Third, the owner is already looking down the road, expressing concern about the average age of 54 of the almost 1,100 employees. During a meeting between company officials and Ed Machingo, a steelworkers union president, and others at the union hall for Local 1375 of the United Steelworkers of America, it was noted that workers are getting close to retirement age and Severstal wants the skills and knowledge of the plant to be passed along. In that regard, the company will ensure that hiring and training programs are in place.

Job attrition

This is significant, given that in recent years the Mahoning Valley’s major employers have pursued a policy of job attrition. Positions that open up due to retirement are not generally filled.

However, it appears the Russians are committed to doing all they can to ensure that their North American operations do not suffer setbacks due to a lack of skilled workers or antiquated equipment.

In addition to relining the blast furnace, at an estimated cost of $40 million, Severstal also wants to upgrade the hot strip mill and install a new pickling facility.

Finally, there is the aspect of Severstal Warren’s needing a secure supply of coke for its steel-making operation. Local governments should work with company officials and the state of Ohio to explore an idea broached by Machingo: The construction of a coke plant on the Warren mill’s property.

Currently, the mill gets about half its coke from a plant located next to it, but that facility is owned by ArcelorMittal, which has indicated that it plans to use all the coke from the facility for its own steel mills. Mittal is the world’s largest steel making company.

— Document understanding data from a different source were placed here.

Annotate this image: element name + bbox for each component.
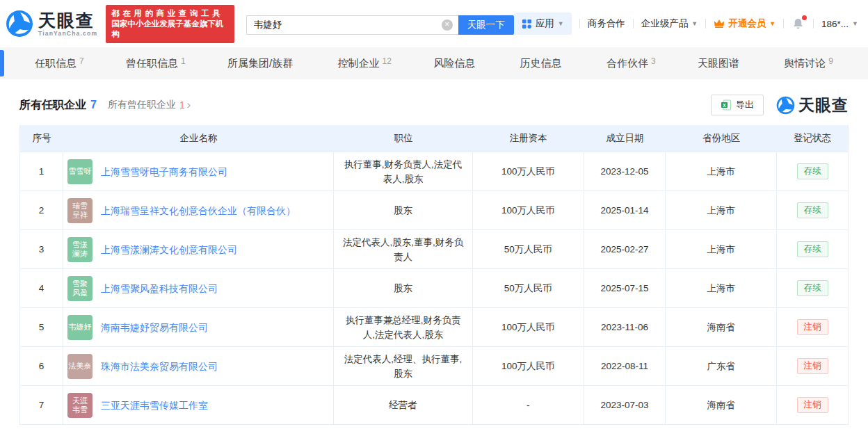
date-cell: 2023-12-05 [584, 152, 666, 191]
divider [579, 19, 580, 29]
apps-menu[interactable]: 应用 ▼ [514, 13, 572, 35]
positions-table: 序号 企业名称 职位 注册资本 成立日期 省份地区 登记状态 1 雪雪呀 上海雪… [19, 125, 849, 425]
row-index: 5 [20, 308, 63, 346]
divider [633, 19, 634, 29]
company-name-link[interactable]: 三亚天涯韦雪传媒工作室 [101, 398, 208, 412]
table-row: 4 雪聚 风盈 上海雪聚风盈科技有限公司 股东 50万人民币 2025-07-1… [20, 268, 848, 307]
status-badge: 存续 [797, 163, 828, 179]
col-header-province: 省份地区 [666, 125, 777, 152]
notification-dot [802, 15, 807, 20]
business-cooperation-link[interactable]: 商务合作 [588, 17, 625, 30]
position-cell: 执行董事,财务负责人,法定代表人,股东 [334, 152, 473, 191]
tab-count: 12 [383, 56, 392, 66]
notifications-bell[interactable] [791, 16, 805, 31]
status-badge: 注销 [797, 397, 828, 413]
row-index: 2 [20, 191, 63, 229]
row-index: 3 [20, 230, 63, 268]
capital-cell: 100万人民币 [473, 308, 584, 346]
top-header: 天眼查 TianYanCha.com 都在用的商业查询工具 国家中小企业发展子基… [0, 0, 868, 47]
capital-cell: 100万人民币 [473, 347, 584, 385]
vip-upgrade-link[interactable]: 开通会员 ▼ [714, 17, 775, 30]
section-title: 所有任职企业 [19, 98, 86, 113]
table-row: 5 韦婕妤 海南韦婕妤贸易有限公司 执行董事兼总经理,财务负责人,法定代表人,股… [20, 307, 848, 346]
province-cell: 上海市 [666, 269, 777, 307]
watermark-text: 天眼查 [798, 95, 849, 116]
search-input[interactable] [246, 15, 458, 35]
col-header-index: 序号 [20, 125, 63, 152]
chevron-down-icon: ▼ [558, 20, 564, 27]
top-nav: 应用 ▼ 商务合作 企业级产品 ▼ 开通会员 ▼ [514, 13, 858, 35]
row-index: 7 [20, 386, 63, 424]
province-cell: 海南省 [666, 386, 777, 424]
date-cell: 2022-08-11 [584, 347, 666, 385]
chevron-down-icon: ▼ [769, 20, 775, 27]
province-cell: 上海市 [666, 191, 777, 229]
tab-count: 9 [828, 56, 833, 66]
company-name-link[interactable]: 上海雪聚风盈科技有限公司 [101, 282, 218, 296]
date-cell: 2025-01-14 [584, 191, 666, 229]
company-name-link[interactable]: 上海雪雪呀电子商务有限公司 [101, 165, 227, 179]
position-cell: 法定代表人,股东,董事,财务负责人 [334, 230, 473, 268]
col-header-capital: 注册资本 [473, 125, 584, 152]
capital-cell: 50万人民币 [473, 230, 584, 268]
company-name-link[interactable]: 上海雪漾澜涛文化创意有限公司 [101, 243, 237, 257]
date-cell: 2023-11-06 [584, 308, 666, 346]
capital-cell: 50万人民币 [473, 269, 584, 307]
chevron-down-icon: ▼ [852, 20, 858, 27]
province-cell: 上海市 [666, 230, 777, 268]
company-name-link[interactable]: 珠海市法美奈贸易有限公司 [101, 359, 218, 373]
company-avatar: 韦婕妤 [67, 315, 93, 340]
company-avatar: 雪漾 澜涛 [67, 237, 93, 262]
company-avatar: 雪雪呀 [67, 159, 93, 184]
status-badge: 存续 [797, 280, 828, 296]
status-badge: 注销 [797, 319, 828, 335]
table-body: 1 雪雪呀 上海雪雪呀电子商务有限公司 执行董事,财务负责人,法定代表人,股东 … [20, 152, 848, 424]
col-header-position: 职位 [334, 125, 473, 152]
tab-count: 7 [79, 56, 84, 66]
position-cell: 执行董事兼总经理,财务负责人,法定代表人,股东 [334, 308, 473, 346]
table-row: 6 法美奈 珠海市法美奈贸易有限公司 法定代表人,经理、执行董事,股东 100万… [20, 346, 848, 385]
promo-badge: 都在用的商业查询工具 国家中小企业发展子基金旗下机构 [106, 5, 234, 43]
chevron-right-icon: › [187, 100, 191, 110]
tab-count: 1 [181, 56, 186, 66]
col-header-company: 企业名称 [63, 125, 334, 152]
side-accent-strip [0, 50, 4, 76]
section-title-count: 7 [90, 99, 97, 111]
chevron-down-icon: ▼ [691, 20, 698, 27]
logo-subtitle: TianYanCha.com [38, 30, 97, 37]
clear-icon[interactable]: × [442, 19, 453, 31]
province-cell: 广东省 [666, 347, 777, 385]
date-cell: 2023-07-03 [584, 386, 666, 424]
promo-line1: 都在用的商业查询工具 [111, 8, 229, 19]
positions-section: 所有任职企业 7 所有曾任职企业 1 › X 导出 [0, 79, 868, 425]
table-row: 2 瑞雪 呈祥 上海瑞雪呈祥文化创意合伙企业（有限合伙） 股东 100万人民币 … [20, 191, 848, 229]
tab-count: 3 [651, 56, 656, 66]
position-cell: 法定代表人,经理、执行董事,股东 [334, 347, 473, 385]
company-avatar: 瑞雪 呈祥 [67, 198, 93, 223]
position-cell: 经营者 [334, 386, 473, 424]
former-positions-link[interactable]: 所有曾任职企业 1 › [108, 99, 191, 111]
company-avatar: 法美奈 [67, 354, 93, 379]
divider [813, 19, 814, 29]
tianyancha-logo[interactable]: 天眼查 TianYanCha.com [6, 10, 97, 38]
row-index: 1 [20, 152, 63, 191]
search-button[interactable]: 天眼一下 [458, 15, 514, 35]
divider [705, 19, 706, 29]
company-avatar: 天涯 韦雪 [67, 393, 93, 418]
company-name-link[interactable]: 上海瑞雪呈祥文化创意合伙企业（有限合伙） [101, 204, 296, 218]
tianyancha-swirl-icon [6, 10, 33, 38]
search-area: × 天眼一下 [246, 11, 514, 35]
divider [783, 19, 784, 29]
company-name-link[interactable]: 海南韦婕妤贸易有限公司 [101, 321, 208, 334]
user-phone: 186*... [821, 19, 849, 29]
date-cell: 2025-07-15 [584, 269, 666, 307]
export-button[interactable]: X 导出 [711, 95, 764, 115]
excel-icon: X [721, 99, 732, 111]
enterprise-products-menu[interactable]: 企业级产品 ▼ [641, 17, 698, 30]
col-header-status: 登记状态 [777, 125, 848, 152]
status-badge: 存续 [797, 241, 828, 257]
position-cell: 股东 [334, 269, 473, 307]
capital-cell: 100万人民币 [473, 191, 584, 229]
user-account-menu[interactable]: 186*... ▼ [821, 19, 858, 29]
capital-cell: 100万人民币 [473, 152, 584, 191]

The state has already invested in the former WCI Steel facility, having provided a $5 million low-interest, state-back loan in January 2007.

The loan was one piece in a financial package that assured the installation of a new $36 million reheating furnace at WCI.

The seven-year loan carries an interest rate of 1 percent for the first three years and 3 percent for the remainder.

The state of Ohio made a sound investment in the company and in the Mahoning Valley — and now it can ensure that the future of steelmaking in the Valley is put on a firm footing.

The investment being made by the Russians is worthy of Gov. Ted Strickland’s personal interest, just as the decision by GM to build the Cruze to replace the hot-selling Chevrolet Cobalt has become a priority for him.